>>

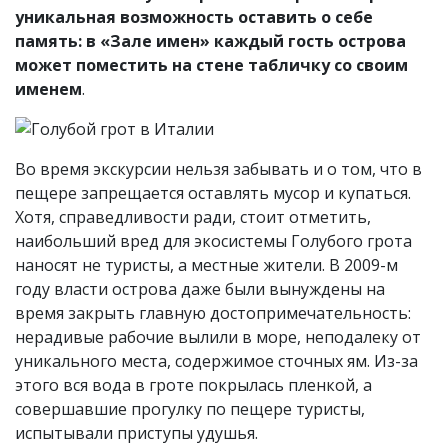
уникальная возможность оставить о себе
память: в «Зале имен» каждый гость острова
может поместить на стене табличку со своим
именем
.
Во время экскурсии нельзя забывать и о том, что в
пещере запрещается оставлять мусор и купаться.
Хотя, справедливости ради, стоит отметить,
наибольший вред для экосистемы Голубого грота
наносят не туристы, а местные жители. В 2009-м
году власти острова даже были вынуждены на
время закрыть главную достопримечательность:
нерадивые рабочие вылили в море, неподалеку от
уникального места, содержимое сточных ям. Из-за
этого вся вода в гроте покрылась пленкой, а
совершавшие прогулку по пещере туристы,
испытывали приступы удушья.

<<

* **EXERCISE PROMPT**
Show the lines of the entries that include the string "пещере", copying each in full.

* **OUTPUT OF THE EXERCISE**
пещере запрещается оставлять мусор и купаться.
совершавшие прогулку по пещере туристы,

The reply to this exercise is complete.